Mantan Wakil Kepala Badan Gizi Nasional (BGN), Sony Sonjaya, memasuki mobil tahanan di Gedung Kejaksaan Agung, Jakarta, Rabu (3/6/2026). Foto: Andhika Prasetia/detikFoto
Peran Tersangka Asep Yusuf Somantri
Kejagung mungkap peran Asep dalam kasus ini. Kejagung mengatakan tersangka Asep merupakan pihak swasta nan diminta Sony dan diduga mencari mitra dalam rangka penyelenggaraan program MBG.
"Dengan kasus posisi sebagai berikut kurang lebih, bahwa AYS ini merupakan pihak swasta nan diminta oleh tersangka SS (Sony Sonjaya) selaku Wakil Kepala BGN untuk mencari mitra dalam rangka penyelenggaraan program makan bergizi gratis," kata Dirdik Jampidsus Kejagung Syarief Sulaeman Nahdi di Kantor Kejagung, Jakarta Selatan, Kamis (11/6).
Syarief mengatakan Sony diduga memberi akses kepada AYS untuk melakukan intervensi kepada tim verifikator mitra MBG. Sehingga, Sony mengetahui titik dapur nan kosong dan membatalkan status calon SPPG nan semula telah disetujui di portal mitra MBG.
"Bahwa Saudara SS melawan norma memberikan akses kepada AYS untuk melakukan intervensi kepada tim verifikator mitra MBG. Sehingga dapat mengetahui titik-titik dapur nan kosong ya, dan mengatur sedemikian rupa calon SPPG nan mendaftar pada portal mitra MBG nan semula telah disetujui kemudian menjadi dibatalkan status pendaftarannya," ucapnya.
Dia mengatakan AYS diduga memfasilitasi SPPG nan baru mendaftar di portal nan sudah tutup. AYS diduga memberikan sejumlah duit kepada Sony.
"Saudara AYS memfasilitasi SPPG nan baru mendaftar portal nan sudah tutup. Bahwa setelah melakukan pengaturan titik-titik SPPG tersebut Saudara AYS secara melawan norma memberikan sejumlah duit ya kepada tersangka SS," ucapnya.

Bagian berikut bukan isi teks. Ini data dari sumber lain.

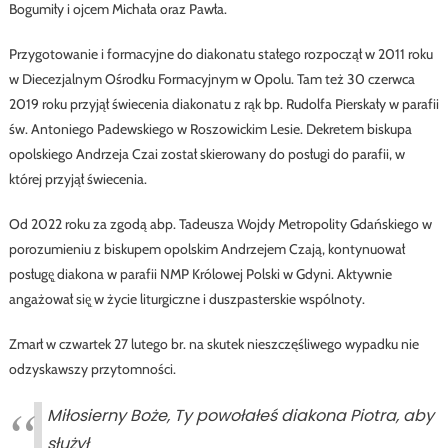
Bogumiły i ojcem Michała oraz Pawła.
Przygotowanie i formacyjne do diakonatu stałego rozpoczął w 2011 roku
w Diecezjalnym Ośrodku Formacyjnym w Opolu. Tam też 30 czerwca
2019 roku przyjął świecenia diakonatu z rąk bp. Rudolfa Pierskały w parafii
św. Antoniego Padewskiego w Roszowickim Lesie. Dekretem biskupa
opolskiego Andrzeja Czai został skierowany do posługi do parafii, w
której przyjął świecenia.
Od 2022 roku za zgodą abp. Tadeusza Wojdy Metropolity Gdańskiego w
porozumieniu z biskupem opolskim Andrzejem Czają, kontynuował
posługę̨ diakona w parafii NMP Królowej Polski w Gdyni. Aktywnie
angażował się̨ w życie liturgiczne i duszpasterskie wspólnoty.
Zmarł w czwartek 27 lutego br. na skutek nieszczęśliwego wypadku nie
odzyskawszy przytomności.
Miłosierny Boże, Ty powołałeś diakona Piotra, aby
służył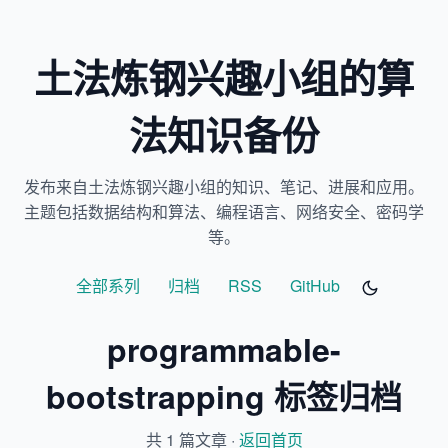
土法炼钢兴趣小组的算
法知识备份
发布来自土法炼钢兴趣小组的知识、笔记、进展和应用。
主题包括数据结构和算法、编程语言、网络安全、密码学
等。
全部系列
归档
RSS
GitHub
programmable-
bootstrapping 标签归档
共 1 篇文章 ·
返回首页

Atas perbuatannya, AYS diduga melanggar Pasal 12 huruf a alias huruf b UU Tipikor dan Pasal 605 ayat 2, Pasal 606 tentang KUHP. AYS saat ini dilakukan penahanan selama 20 hari ke depan di Rutan Salemba Cabang Kejaksaan Negeri Jakarta Selatan.
Peran Tersangka Bos Vendor Motor Listrik
Kejagung juga mengungkap peran Andri Mulyono (AM) selaku Komisaris PT Yasa Artha Trimanunggal (PT YAT). Kejagung menyebut Andri selaku vendor pengadaan motor listrik di BGN melakukan penggelembungan alias markup harga.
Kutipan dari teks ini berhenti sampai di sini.